__What is expected__:
Your task is to copy the stretch of lines in the records below that begins with the line containing "dál na jih – nejen geograficky, ale" and ends with the line containing "Bolavip, assim como", exactly as written, with nothing added.

__Saved entries__:
————
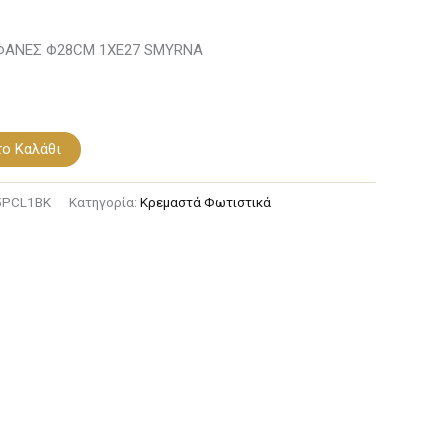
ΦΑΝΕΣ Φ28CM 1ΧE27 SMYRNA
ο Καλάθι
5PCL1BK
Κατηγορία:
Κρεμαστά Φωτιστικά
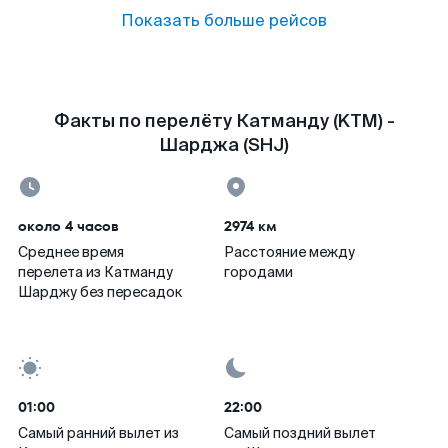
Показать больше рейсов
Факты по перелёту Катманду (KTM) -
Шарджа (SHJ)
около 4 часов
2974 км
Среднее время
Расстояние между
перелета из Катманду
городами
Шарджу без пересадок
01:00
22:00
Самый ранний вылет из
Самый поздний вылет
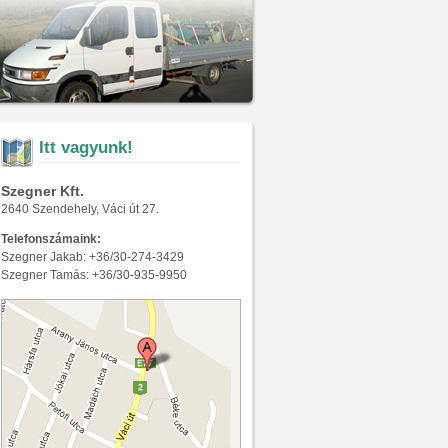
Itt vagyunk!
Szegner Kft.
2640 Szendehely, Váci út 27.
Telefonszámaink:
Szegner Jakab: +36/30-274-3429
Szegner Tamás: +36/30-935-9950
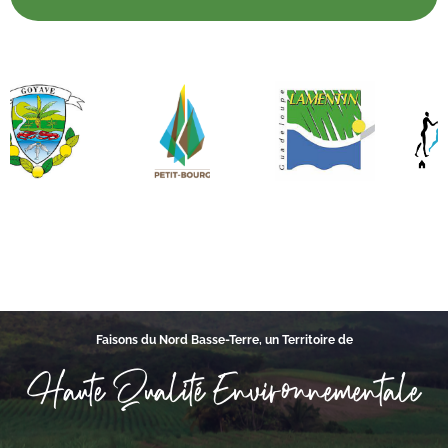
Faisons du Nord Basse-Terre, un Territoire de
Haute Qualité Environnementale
————
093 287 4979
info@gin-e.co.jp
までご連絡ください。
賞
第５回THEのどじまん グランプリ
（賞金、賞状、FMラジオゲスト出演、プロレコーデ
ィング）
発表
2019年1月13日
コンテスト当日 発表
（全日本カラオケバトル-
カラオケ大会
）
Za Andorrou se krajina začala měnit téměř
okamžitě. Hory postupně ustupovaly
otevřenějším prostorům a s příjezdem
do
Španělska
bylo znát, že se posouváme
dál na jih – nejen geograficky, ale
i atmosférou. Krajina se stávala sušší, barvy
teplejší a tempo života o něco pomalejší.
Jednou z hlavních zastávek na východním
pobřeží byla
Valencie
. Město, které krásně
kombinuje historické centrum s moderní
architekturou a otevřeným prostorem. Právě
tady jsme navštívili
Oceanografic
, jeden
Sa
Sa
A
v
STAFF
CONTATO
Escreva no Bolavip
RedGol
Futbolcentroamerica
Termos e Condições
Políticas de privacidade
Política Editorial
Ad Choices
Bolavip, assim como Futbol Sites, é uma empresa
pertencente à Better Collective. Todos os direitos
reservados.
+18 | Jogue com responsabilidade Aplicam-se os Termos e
————
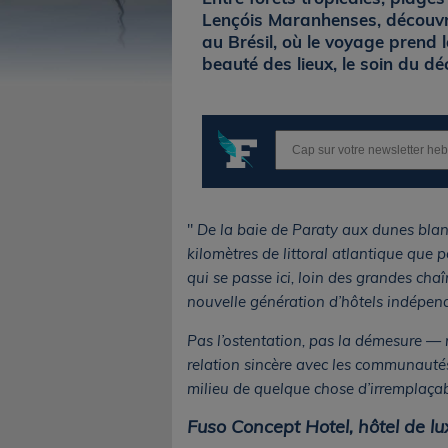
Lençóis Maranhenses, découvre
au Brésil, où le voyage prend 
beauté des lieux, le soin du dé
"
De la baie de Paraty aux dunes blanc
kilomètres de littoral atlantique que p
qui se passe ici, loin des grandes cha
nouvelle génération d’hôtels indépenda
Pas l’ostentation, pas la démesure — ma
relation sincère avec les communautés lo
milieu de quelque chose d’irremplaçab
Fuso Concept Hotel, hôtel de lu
————
__The answer__:
dál na jih – nejen geograficky, ale
i atmosférou. Krajina se stávala sušší, barvy
teplejší a tempo života o něco pomalejší.
Jednou z hlavních zastávek na východním
pobřeží byla
Valencie
. Město, které krásně
kombinuje historické centrum s moderní
architekturou a otevřeným prostorem. Právě
tady jsme navštívili
Oceanografic
, jeden
Sa
Sa
A
v
STAFF
CONTATO
Escreva no Bolavip
RedGol
Futbolcentroamerica
Termos e Condições
Políticas de privacidade
Política Editorial
Ad Choices
Bolavip, assim como Futbol Sites, é uma empresa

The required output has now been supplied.